Os fatores que influenciam as compras varejistas no departamento de carnes foi o foco de um webinário realizado em 26 de janeiro organizado pelo Nielsen. De acordo com Meagan Nelson, diretor associado de crescimento e estratégia do Nielsen, a demografia dos consumidores desempenha um papel significativo nas decisões de compra no departamento de carne, bem como as opções e percepções de proteína, à medida que os alimentos se tornam mais diversificados e os compradores exigem mais informações sobre os produtos.

O webinário, “Decisões, decisões: como os consumidores compram carne”, abordou muitas das tendências que influenciam as compras de carne no varejo, incluindo pesquisas que indicam um declínio nas viagens de compras e diminuições de dinheiro gasto nessas viagens e, especificamente, nos produtos de carne vermelha e de aves. O que, onde e como as pessoas estão comprando está mudando e os varejistas são desafiados a atender às suas necessidades e desenvolver programas para competir com as alternativas às compras tradicionais de supermercado.

O fluxo e refluxo de preços entre os itens no departamento de carne não estão necessariamente resultando em padrões correspondentes de compra no mercado atual, de acordo com Nelson. A recente diminuição em muitos itens de varejo não está causando uma queda extraordinária.

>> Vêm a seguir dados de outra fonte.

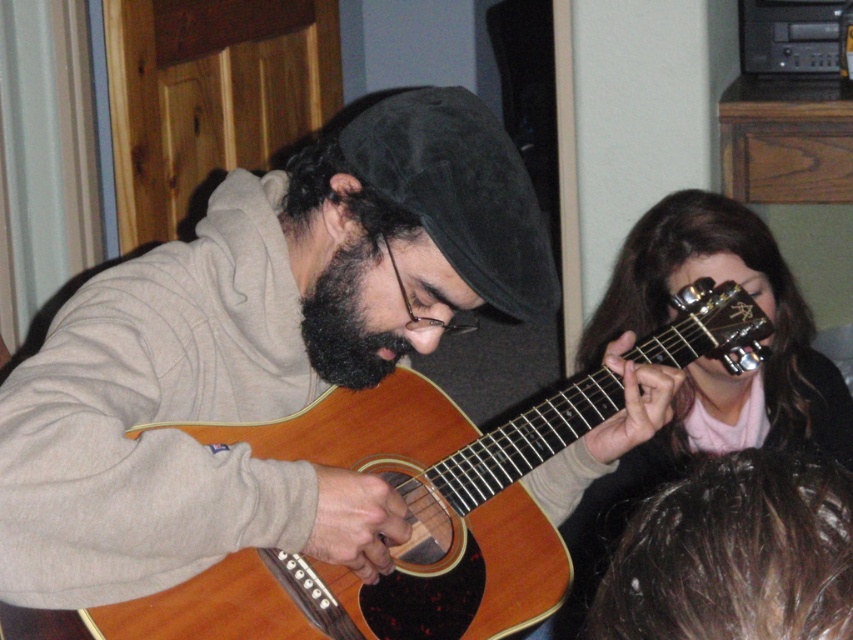 Can you confirm if wooden acoustic guitar at center is positioned above dark brown fuzzy beard at center?

No.

Is wooden acoustic guitar at center bigger than dark brown fuzzy beard at center?

Indeed, wooden acoustic guitar at center has a larger size compared to dark brown fuzzy beard at center.

This screenshot has width=853, height=640. I want to click on wooden acoustic guitar at center, so [399, 545].

Identify the location of matte black guitar at upper right. Image resolution: width=853 pixels, height=640 pixels. click(701, 369).

Does matte black guitar at upper right have a greater height compared to dark brown fuzzy beard at center?

Yes, matte black guitar at upper right is taller than dark brown fuzzy beard at center.

At what (x,y) coordinates should I click in order to perform the action: click on matte black guitar at upper right. Please return your answer as a coordinate pair (x, y). This screenshot has height=640, width=853. Looking at the image, I should click on (701, 369).

This screenshot has height=640, width=853. Identify the location of matte black guitar at upper right. (701, 369).

Between wooden acoustic guitar at center and matte black guitar at upper right, which one is positioned lower?

matte black guitar at upper right

Who is higher up, wooden acoustic guitar at center or matte black guitar at upper right?

wooden acoustic guitar at center

I want to click on wooden acoustic guitar at center, so [399, 545].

“Os preços estão em declínio, mas não estamos vendo os volumes aumentarem na mesma taxa. E a montanha-russa ainda não acabou”, acrescentou ela, já que os hábitos de compra dos consumidores estão em fluxo durante um período em que o clima político e o futuro das políticas de comércio e imigração ainda estão sendo debatidos.

Prevendo as tendências em termos de canais de varejo, a pesquisa do Nielsen indica que a taxa de crescimento anual composta entre 2015 e 2020 de onde os consumidores estão comprando alimentos, estão se afastando dos supermercados tradicionais (crescimento de 1,9 por cento) em favor das lojas de conveniência (3,8 por cento) e e-commerce (crescimento de 12,2%). Enquanto isso, o crescimento em lojas de descontos, de 3,2 por cento, e em lojas de clubes, de 3,7 por cento, fornece mais evidência de compradores “utilizando canais alternativos às lojas tradicionais”.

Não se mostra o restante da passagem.